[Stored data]
------------------------

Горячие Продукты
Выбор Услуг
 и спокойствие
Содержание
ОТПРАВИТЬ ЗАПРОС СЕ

------------------------

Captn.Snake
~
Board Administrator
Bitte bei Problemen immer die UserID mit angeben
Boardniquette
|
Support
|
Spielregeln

------------------------

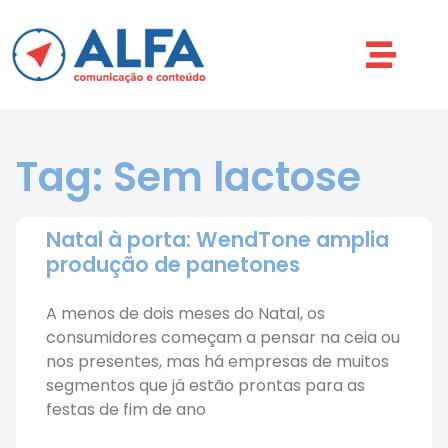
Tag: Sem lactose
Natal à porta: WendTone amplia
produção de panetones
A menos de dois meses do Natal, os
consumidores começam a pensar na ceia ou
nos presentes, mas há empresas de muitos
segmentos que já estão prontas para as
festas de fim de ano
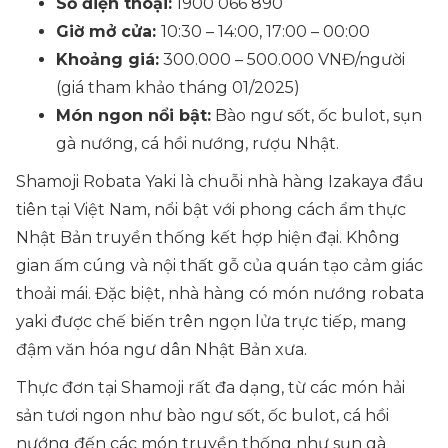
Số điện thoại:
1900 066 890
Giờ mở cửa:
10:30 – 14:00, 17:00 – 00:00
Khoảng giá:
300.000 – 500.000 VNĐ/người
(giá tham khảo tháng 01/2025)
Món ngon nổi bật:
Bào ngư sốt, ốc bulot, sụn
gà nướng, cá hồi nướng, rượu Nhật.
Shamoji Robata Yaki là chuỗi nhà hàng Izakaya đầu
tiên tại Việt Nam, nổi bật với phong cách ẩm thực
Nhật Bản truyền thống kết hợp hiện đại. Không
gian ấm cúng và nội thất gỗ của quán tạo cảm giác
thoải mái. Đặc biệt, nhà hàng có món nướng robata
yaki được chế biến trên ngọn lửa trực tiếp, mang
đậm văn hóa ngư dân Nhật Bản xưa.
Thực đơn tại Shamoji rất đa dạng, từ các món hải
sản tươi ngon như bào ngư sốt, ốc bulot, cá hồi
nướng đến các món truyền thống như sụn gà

------------------------

(Task to carry out)
Each line between the one holding "segmentos que já estão prontas para as" and the one holding "gà nướng, cá hồi nướng, rượu Nhật.", inclusive, should be copied exactly as it appears above, and pictures should be omitted.

(Exercise output)
segmentos que já estão prontas para as
festas de fim de ano
Số điện thoại:
1900 066 890
Giờ mở cửa:
10:30 – 14:00, 17:00 – 00:00
Khoảng giá:
300.000 – 500.000 VNĐ/người
(giá tham khảo tháng 01/2025)
Món ngon nổi bật:
Bào ngư sốt, ốc bulot, sụn
gà nướng, cá hồi nướng, rượu Nhật.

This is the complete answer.